Fever screening was implemented at border crossings after the global outbreak of SARS, which prompted countries to set up border control strategies.2 According to the included studies, fever screening at international airports was generally not effective at detecting H1N1-2009 and other influenza viruses, or dengue fever. One study performed in a controlled setting assessed how well IRT readings correlated with conventional methods and found only moderate correlation. The study concluded that IRT would not be suitable as a routine screening tool due to the high number of false positives. Relatively low sensitivity and positive predictive values were also seen in studies looking at fever as a predictor of influenza or dengue fever. The reason for these results may be due to the delayed appearance of febrile symptoms for these infectious diseases. Infection associated with the influenza virus begins a few hours before the onset of symptoms, and the viremia of dengue begins one day before the onset of febrile symptoms, making it difficult to detect cases via fever screening.8
The Ebola epidemic in West Africa was declared a public health emergency of international concern by the World Health Organization on August 8, 2014.4 The Ebola virus has an average 8 to 10 day incubation period (range 2 to 21 days) during which the traveller would experience no symptoms.4 This would make it difficult to detect travellers who have been recently infected with the virus at border screenings.

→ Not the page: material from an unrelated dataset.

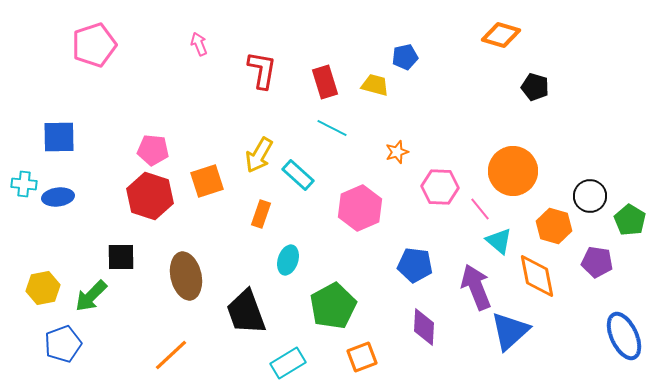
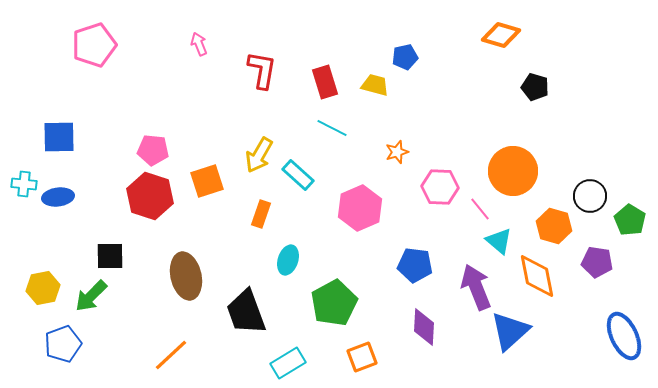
black square at (121, 257): moved 11 px left, 1 px up
green pentagon at (333, 306): moved 1 px right, 3 px up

Fever screening in the included studies consisted of a combination of health declaration forms, IRT, a conventional temperature measurement and laboratory testing to confirm diagnosis. Despite using all of these methods, results showed that fever screening was not a very effective strategy at detecting infected individuals. A limitation of this review was the lack of studies that assessed how border control strategies would mitigate the risk of disease outbreaks.